Like my Pippa, it would sleep in my arms and catch my tears in its fur. Like my Pippa, it would be approximately six pounds of “warm” and “soft.”
Unlike my Pippa, it would be contained and controlled and so no real comfort at all.
When Bucca died (two days before Pippa, and no, we shall not wake the volcano of grief by further discussion today), I stumbled around Tabby’s Place for a purring beanbag willing to humor my hug-hunger. I found many “pick-uppable” cats, many warm friends, many amiable affection-buckets into which to rain my tears.
Not a single one of them behaved precisely as I would have asked.
Not a single one of them bent to my will or my wobbly willow arms, well-meaning though they were.
Not a single one of them was a puppet or a potted plant or a sycophant or a stuffed animal, which is precisely why they were all comforting.
I thought I wanted easy comfort. But breathing beings are more Mushroom Wellington than Easy Mac, and love is a living, learning thing.
We forget this, don’t we? We want lap cats, pick-uppables, cats who will make us laugh but not necessarily in the ways that they personally find funny (let the record show that Nemo finds the attempted annihilation of other cats hilarious, and there’s not a cat alive who doesn’t dissolve into laughter at the sight of a shattered tchotchke). We adopt and adore and open our hearts with expectations we can’t even see through our own egos. We want love on-demand, at our command.
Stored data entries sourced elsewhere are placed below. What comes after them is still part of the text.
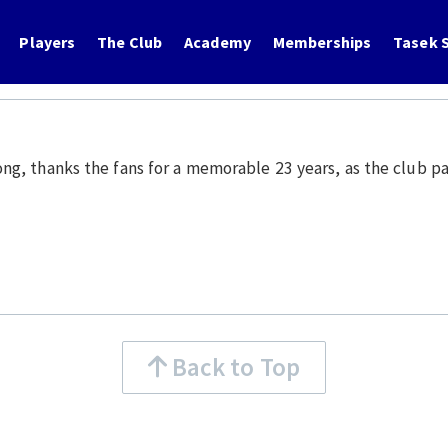
Players
The Club
Academy
Memberships
Tasek S
, thanks the fans for a memorable 23 years, as the club pav
Back to Top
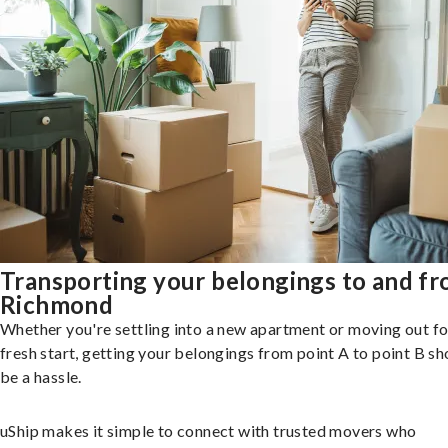
Transporting your belongings to and f
Richmond
Whether you're settling into a new apartment or moving out fo
fresh start, getting your belongings from point A to point B sh
be a hassle.
uShip makes it simple to connect with trusted movers who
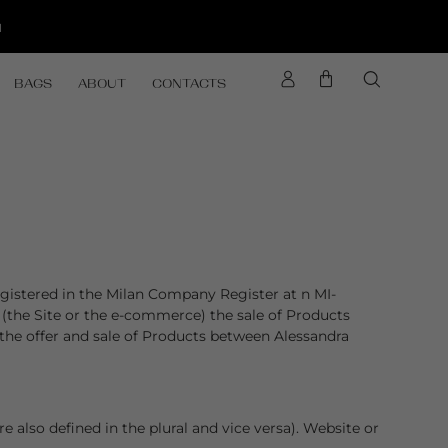
d
BAGS
ABOUT
CONTACTS
egistered in the Milan Company Register at n MI-
 (the Site or the e-commerce) the sale of Products
 the offer and sale of Products between Alessandra
 also defined in the plural and vice versa). Website or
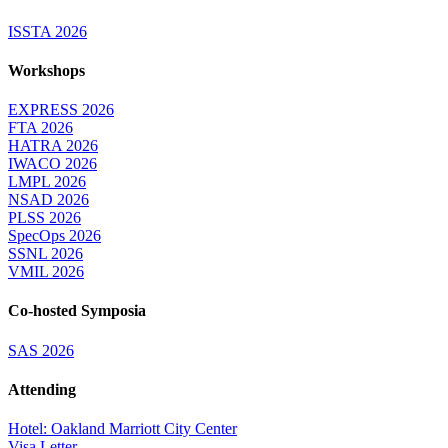
ISSTA 2026
Workshops
EXPRESS 2026
FTA 2026
HATRA 2026
IWACO 2026
LMPL 2026
NSAD 2026
PLSS 2026
SpecOps 2026
SSNL 2026
VMIL 2026
Co-hosted Symposia
SAS 2026
Attending
Hotel: Oakland Marriott City Center
Visa Letter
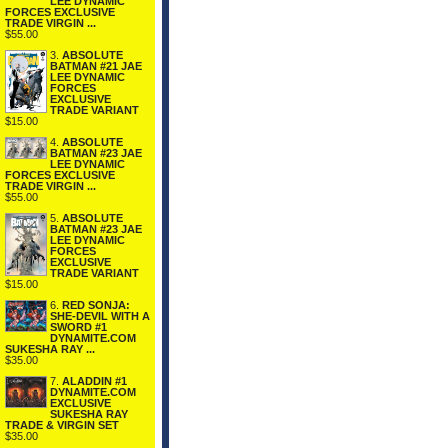
LEE DYNAMIC
FORCES EXCLUSIVE
TRADE VIRGIN ...
$55.00
3.
ABSOLUTE
BATMAN #21 JAE
LEE DYNAMIC
FORCES
EXCLUSIVE
TRADE VARIANT
$15.00
4.
ABSOLUTE
BATMAN #23 JAE
LEE DYNAMIC
FORCES EXCLUSIVE
TRADE VIRGIN ...
$55.00
5.
ABSOLUTE
BATMAN #23 JAE
LEE DYNAMIC
FORCES
EXCLUSIVE
TRADE VARIANT
$15.00
6.
RED SONJA:
SHE-DEVIL WITH A
SWORD #1
DYNAMITE.COM
SUKESHA RAY ...
$35.00
7.
ALADDIN #1
DYNAMITE.COM
EXCLUSIVE
SUKESHA RAY
TRADE & VIRGIN SET
$35.00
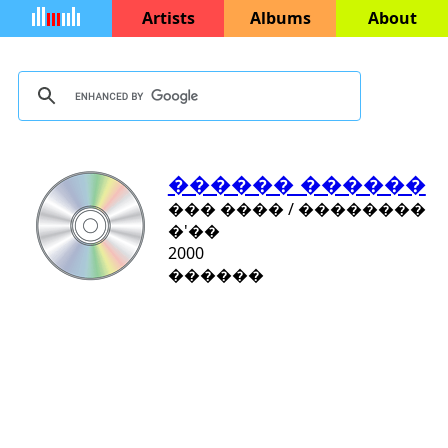
Artists
Albums
About
������ ������
��� ���� / ��������
�'��
2000
������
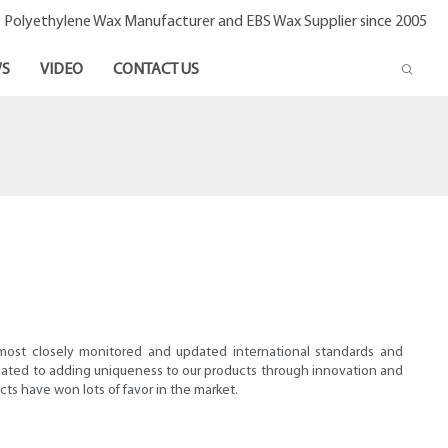
- Polyethylene Wax Manufacturer and EBS Wax Supplier since 2005
S
VIDEO
CONTACT US
 most closely monitored and updated international standards and
dedicated to adding uniqueness to our products through innovation and
cts have won lots of favor in the market.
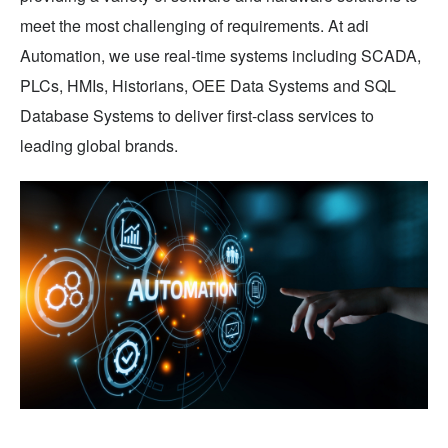
meet the most challenging of requirements. At adi
Automation, we use real-time systems including SCADA,
PLCs, HMIs, Historians, OEE Data Systems and SQL
Database Systems to deliver first-class services to
leading global brands.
At our worst, our greedy, grief-y hearts are so scrambled by sorrow or stubbornness that we reject what we can’t control. Many a cat is returned to Tabby’s Place for failure to frolic in precisely the expected fashion. The cat who accepted a hug in Suite B goes home and wants nothing more than to burrow under the blanket; the cat who leapt across the lunatic sky turns out to be a tremulous trembler who just wants to read his book about the transmigration of souls. (You would not believe how often this specific event occurs.)
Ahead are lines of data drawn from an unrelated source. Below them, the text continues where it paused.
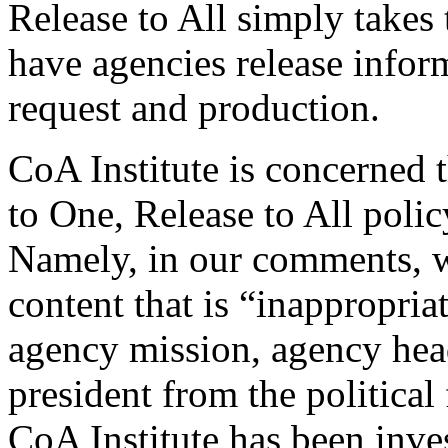
Release to All simply takes 
have agencies release inform
request and production.
CoA Institute is concerned 
to One, Release to All poli
Namely, in our comments, w
content that is “inappropria
agency mission, agency head
president from the political
CoA Institute has been inves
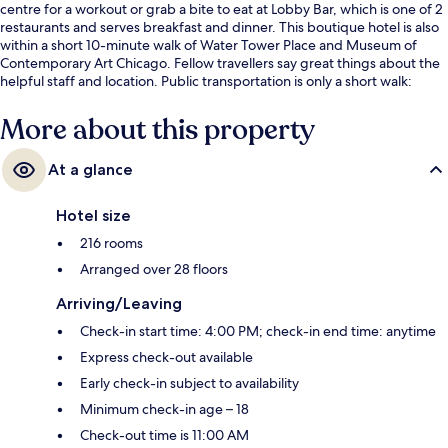
centre for a workout or grab a bite to eat at Lobby Bar, which is one of 2
restaurants and serves breakfast and dinner. This boutique hotel is also
within a short 10-minute walk of Water Tower Place and Museum of
Contemporary Art Chicago. Fellow travellers say great things about the
helpful staff and location. Public transportation is only a short walk:
Chicago Station (Red Line) is 7 minutes and Grand Station (Red Line) is 11
minutes.
More about this property
At a glance
Hotel size
216 rooms
Arranged over 28 floors
Arriving/Leaving
Check-in start time: 4:00 PM; check-in end time: anytime
Express check-out available
Early check-in subject to availability
Minimum check-in age – 18
Check-out time is 11:00 AM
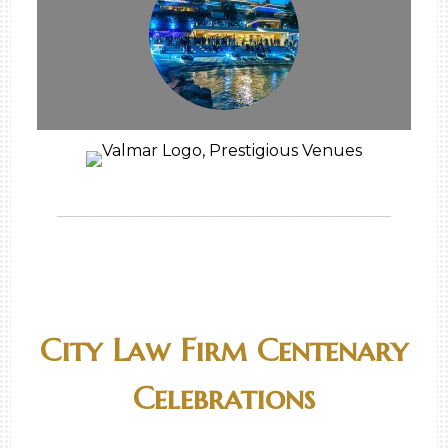
City Law Firm Centenary
Celebrations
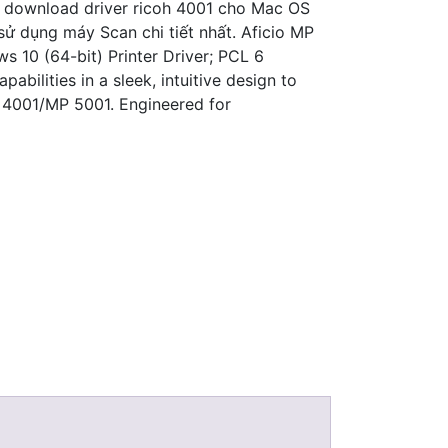
k download driver ricoh 4001 cho Mac OS
ử dụng máy Scan chi tiết nhất. Aficio MP
s 10 (64-bit) Printer Driver; PCL 6
ilities in a sleek, intuitive design to
 4001/MP 5001. Engineered for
The cat we expected is, in fact, a cat at her own command. We can love her as she is, inexplicable and unpredictable and inextricable from her own strong song, or we can buy a stuffed animal at the grocery store.
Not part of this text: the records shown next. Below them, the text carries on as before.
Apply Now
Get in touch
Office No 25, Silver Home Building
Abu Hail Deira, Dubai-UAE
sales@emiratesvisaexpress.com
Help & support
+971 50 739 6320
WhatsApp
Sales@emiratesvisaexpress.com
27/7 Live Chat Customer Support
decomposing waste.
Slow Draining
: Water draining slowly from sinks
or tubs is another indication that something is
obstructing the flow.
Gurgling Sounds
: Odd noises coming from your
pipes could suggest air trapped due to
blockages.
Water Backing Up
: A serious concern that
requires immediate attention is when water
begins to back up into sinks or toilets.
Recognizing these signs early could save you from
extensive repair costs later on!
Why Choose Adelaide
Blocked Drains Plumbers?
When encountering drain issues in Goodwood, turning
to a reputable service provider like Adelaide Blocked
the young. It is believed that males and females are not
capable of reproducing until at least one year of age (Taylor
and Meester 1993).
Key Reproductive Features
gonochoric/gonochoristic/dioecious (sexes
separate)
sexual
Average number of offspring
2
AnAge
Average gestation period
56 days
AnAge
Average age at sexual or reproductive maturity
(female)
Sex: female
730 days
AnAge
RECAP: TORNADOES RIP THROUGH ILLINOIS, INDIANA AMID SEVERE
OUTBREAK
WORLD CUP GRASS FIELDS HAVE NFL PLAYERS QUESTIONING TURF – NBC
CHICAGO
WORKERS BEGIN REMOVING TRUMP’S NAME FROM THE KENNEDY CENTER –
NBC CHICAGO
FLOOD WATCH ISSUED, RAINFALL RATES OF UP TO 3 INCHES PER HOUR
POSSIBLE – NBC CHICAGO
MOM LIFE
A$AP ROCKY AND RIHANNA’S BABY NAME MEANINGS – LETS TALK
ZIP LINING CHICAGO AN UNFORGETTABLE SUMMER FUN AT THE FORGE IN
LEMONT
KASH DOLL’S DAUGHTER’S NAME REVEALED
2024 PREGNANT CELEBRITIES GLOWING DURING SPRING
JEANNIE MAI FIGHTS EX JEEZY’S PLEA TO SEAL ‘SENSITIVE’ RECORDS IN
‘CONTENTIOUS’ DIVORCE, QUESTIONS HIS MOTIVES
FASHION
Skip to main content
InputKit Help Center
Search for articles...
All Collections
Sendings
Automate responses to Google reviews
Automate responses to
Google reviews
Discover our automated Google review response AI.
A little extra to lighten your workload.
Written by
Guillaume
We learn this, only to forget, only to foist our blueprints on red-blooded beings over and over again. With friends of all species, we think we want exactly what we want.
But when we get it, we find our arms are still empty.
The stuffed animal is no salve.
The creature we can control does not actually have a pulse, nothing that quickens the quicksilver in our own lonely veins.
And even the very real cat or cousin or comrade we can coax into very real submission is simmering and stirring with a Something More that would be so much stranger and harder and truer and holier, if only we’d take our heavy hand off its back.
Once we do, we may suddenly be slathered in light.
A wise and wonderful light-force friend once shared with me that, in Buddhist thought, there is a concept of the “monkey mind” and the “kitten mind.” The baby monkey clings desperately to its mother, while the kitten permits itself to be carried.
There is, of course, a time to cling, and many friends of many species will permit us to do exactly that. Blessed are the empaths, furred and otherwise, who know when to be exactly what we need them to be, even if it means temporarily stuffing their own starry beings into their purses.
But only temporarily.
Most of the time, we’re asked to live as Love’s Kitten.
Will we insist that everyone behave at our behest, clinging to our clipboards and our spreadsheets and our must-haves until they’re all we have? Or will we let ourselves be carried?
Carried, into the mystery of the other.
Carried, into the ocean of the unexpected.
Carried, into hours and days where equally sovereign sweethearts will hug and hide, advance and retreat, choose to love in ways and whorls that no one has ever loved before, leaving fingerprints of heaven itself?
We can’t have life and control at the same time.
We can have love that leaves us blinkered with awe. It will look nothing like our sketches, but if we keep the pencil light and keep our hearts open, it will be everything it’s meant to be.
Awake. Alive. A miracle.
There will be kittens we can hold for hours and kittens who flap like ravens the instant they leave the ground. There will be cats who become one unit with our laps, and cats who lap up the love that looks like respect for distance. There will be friends whose words sound like they could have crawled out of our own souls, and friends whose very foreignness is their diamond.
And perhaps, in the face of all such candles, a kittenlike attitude of perpetual blissy bafflement is appropriate, maybe even saintly.
We are neither the Architect nor a puppet-master.
Which means we are free to be here for each other and to behold each other and to believe that each other is a world weighted with wonder.
And so to fly.
Pictured in thumbnail: Pippa Hartley, Tabby’s Place alumna, impromptu-adopted at my interview in 2007, forever loved and intensely missed, the most magical, celestial empath who ever trod the earth.